It is when you get this vehicle, the Epoch, that the aspects of time travel that you learn from the game’s beginning, are used to their fullest. By this point in the game, you are well versed in how time affects gameplay, and are able to use to gain items, change characters’ fates, and even get entirely different endings, depending on when you fight the final boss, whom you can technically fight at any point you wish. 

Time travel can be used in videogames in two ways:

Gameplay: As mentioned with Prince of Persia, time travel presents new ways in which one can improve gameplay for the player. Were Sands of Time void of its time travel mechanic, it would simply be another platformer. However, rewinding and fast forwarding time alters the game in dynamic ways.
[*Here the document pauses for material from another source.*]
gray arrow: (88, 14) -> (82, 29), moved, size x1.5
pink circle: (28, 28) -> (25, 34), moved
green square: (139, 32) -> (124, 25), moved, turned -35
Mario, the definitive platformer, does not allow one to rewind if they accidentally run into a Goomba. But Braid, a time travel platformer,does, and utilizes this mechanic for its puzzles.

Storyline: Time is the basis of Chrono Trigger. It is the key to saving the world in the game. This isn’t the only way in which time travel can be implemented into plot, however. Radiant Historia is a (highly underrated) game that also involves time travel. It takes Chrono Trigger’s mechanics and takes them much further, allowing the protaginist to jump forwards and backwards to any point in time of their choosing. There, they can make choices that drastically change the timeline of history. This is done to create a “true” timeline that the player wishes to create. Combined with a tale of political intrigue, time travel significantly impacts the plot of the game in creative ways. 
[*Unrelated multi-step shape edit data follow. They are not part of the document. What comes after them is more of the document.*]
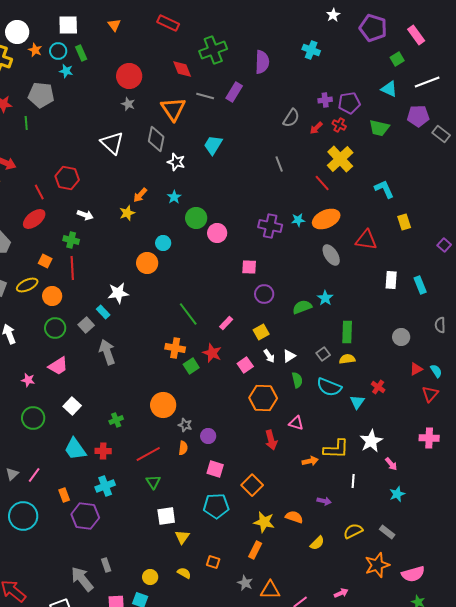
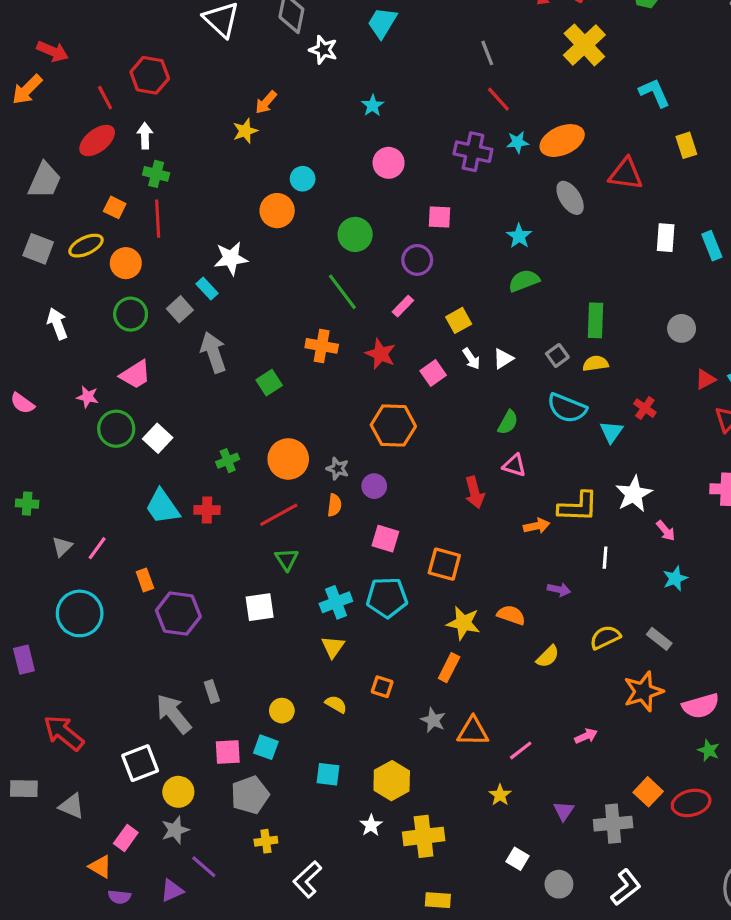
red line: (322, 183) -> (498, 99), moved
cyan star: (174, 197) -> (373, 105), moved
white arrow: (85, 215) -> (145, 136), moved, turned -112
green circle: (196, 218) -> (355, 234), moved
purple circle: (264, 294) -> (417, 260), moved
cyan star: (325, 298) -> (519, 236), moved
green square: (191, 366) -> (269, 383), moved
green semicircle: (297, 380) -> (508, 422), moved, turned 42
orange hexagon: (263, 398) -> (393, 426), moved
orange circle: (163, 405) -> (288, 459), moved
green circle: (33, 418) -> (116, 429), moved
orange square: (252, 485) -> (444, 564), turned -30
cyan cross: (105, 486) -> (336, 602), moved
white square: (166, 516) -> (260, 607), moved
I still get stressed just looking at this thing.

The Legend of Zelda: Majora’s Mask, uses a combination of both storyline and gameplay related time travel, to prevent a disaster, similar to Chrono Trigger. Link is able to alter the flow of time and prevent or allow events to occur. The fact that the game’s primary hub is in a small town, allows the player to feel they are making large impacts on the lives of the NPCs who live there. 

In the future, I hope to see more games that utilize time travel, in the ways above, and new ways that I haven’t considered.